Hace algunos días me visitó en mi despacho una pobre mujer golpeada por la vida y por un marido miserable, un hombre que piensa que en la vida todo se logra por medio de la fuerza y, por lo tanto, un hombre violento.
Lo peor de todo es que la violencia forma ya parte de su vida y que apenas distingue el bien del mal. La violencia machista salpica nuestras relaciones y las empobrece hasta el punto de hacernos perder la dignidad.
Por supuesto que no es solo la violencia que los hombres ejercen sobre las mujeres. Mujeres hay que maltratan a los hombres de forma cruel, aunque no ejerzan la fuerza bruta. Pero lo cierto es que, las más de las veces, es el hombre el dominante, al abusador, el agresivo. En cualquier caso, una persona mal educada, de conciencia distorsionada, incapaz de dialogar y de ponerse en el lugar del otro. Una persona, por tanto, incapaz de compasión.
Hoy vivimos en medio de una cultura violenta y prepotente que trata de imponerlo todo por la fuerza. Parece que todo vale con tal de tener razón, con tal de conservar o acrecentar la pequeña o gran parcela de poder. Algo que no es solo reducible al mundo de la política, sino extensible a nuestro mundo personal y doméstico.

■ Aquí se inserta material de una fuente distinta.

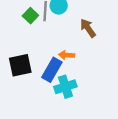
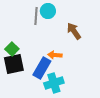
green square: (30, 16) -> (12, 49), moved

Tantas veces (demasiadas veces) los mismos matrimonios hacen del grito, de la amenaza, de la violencia, su mejor arma. Lo hacen, incluso, delante de sus hijos aún tiernos, sin importarles demasiado el daño que les causan y que les acompañará toda la vida.
Para nosotros, los cristianos, la familia es un auténtico sacramento que nos recuerda de quién somos hijos… La paternidad–maternidad de Dios nos engendra por amor y nos hace capaces de amar en libertad y de dar vida, más allá de nuestras falencias y límites personales, más allá de las dificultades de la vida. El amor no nos quita la dificultad, pero hace de ella una oportunidad para crecer y seguir amando.

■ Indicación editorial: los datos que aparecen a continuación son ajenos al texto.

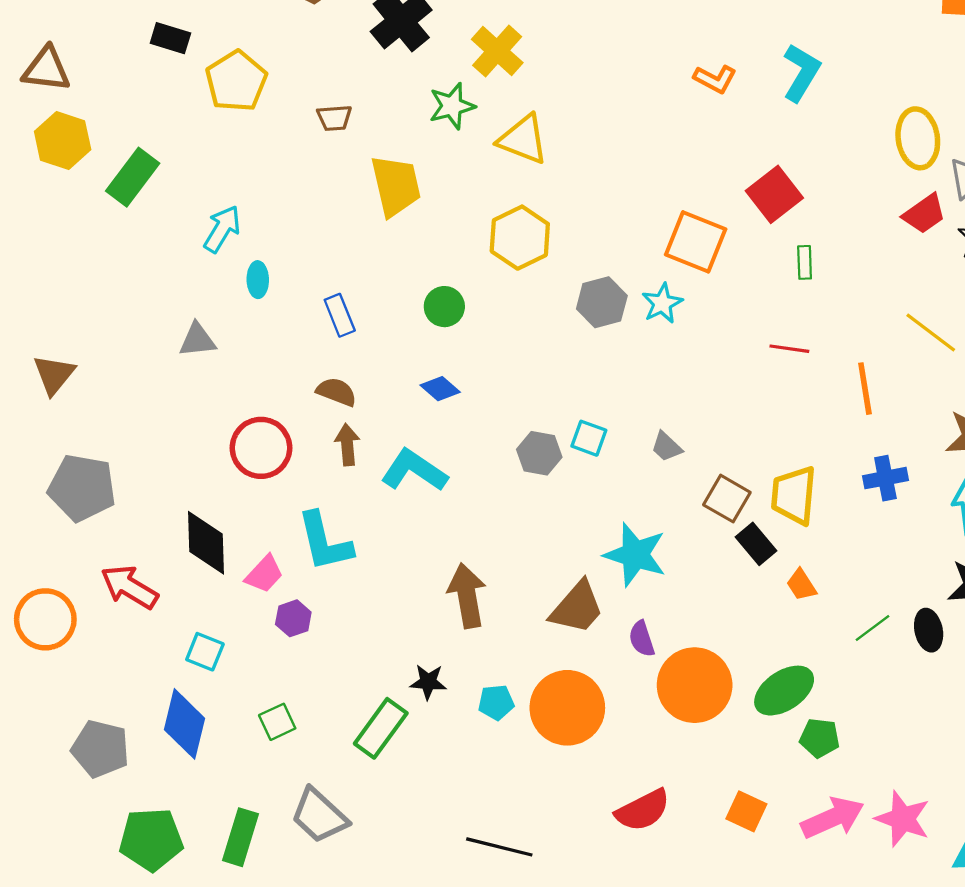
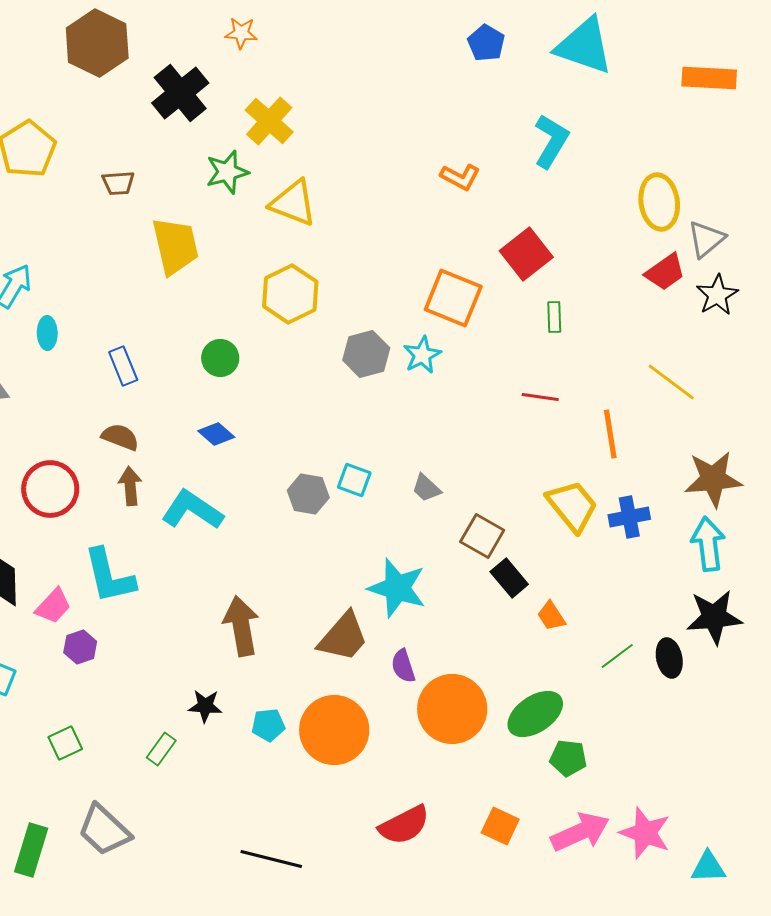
orange L-shape: (715, 79) -> (460, 177), moved
yellow trapezoid: (794, 495) -> (572, 506), moved, turned 136
green rectangle: (381, 728) -> (161, 749), size x0.6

Gritar, insultar, violentar es siempre el camino más fácil, una apuesta por el desahogo inmediato e instintivo, pero es también la forma más segura de destruir el futuro, sobre todo un futuro compartido. La violencia es siempre un camino de destrucción.

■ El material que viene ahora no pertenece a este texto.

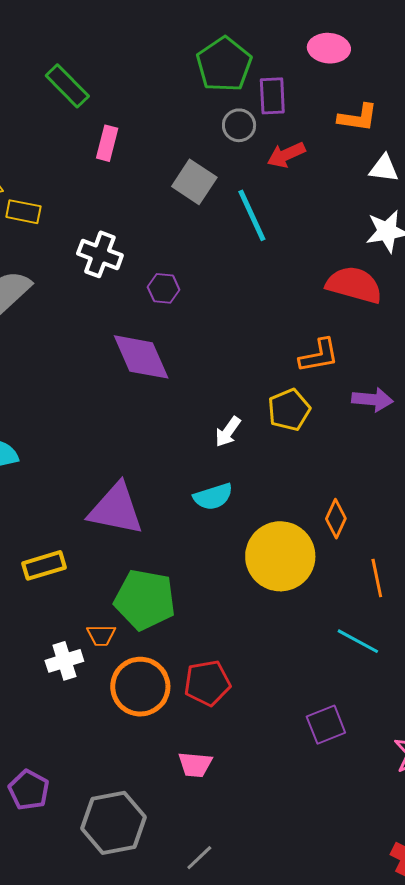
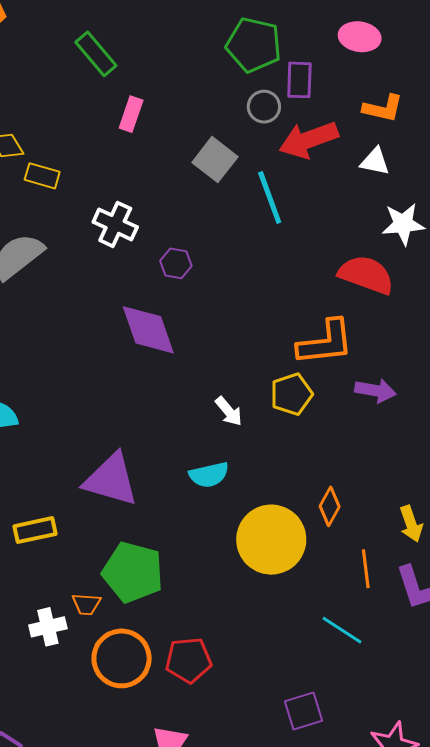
green pentagon: (224, 64) -> (254, 45), turned -30
red arrow: (286, 155) -> (309, 140), size x1.5
white triangle: (384, 168) -> (375, 161), moved
orange L-shape: (319, 356) -> (325, 342), size x1.4
white arrow: (228, 432) -> (229, 411), turned -80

¿Qué le he aconsejado a la pobre mujer golpeada y vejada? Que rece, que intente el diálogo y la mediación. Y si no, si no logra romper el círculo maldito de la violencia, que presente denuncia y se aleje, que ponga distancia ante la barbarie que Dios no quiere.
Quizá en algún momento Dios toque el corazón de piedra y lo convierta en corazón de carne. Quizá… Nada ni nadie nos puede secuestrar la esperanza de una vida más humana. Nos toca seguir luchando por erradicar la violencia de nuestros hogares y de nuestro horizonte.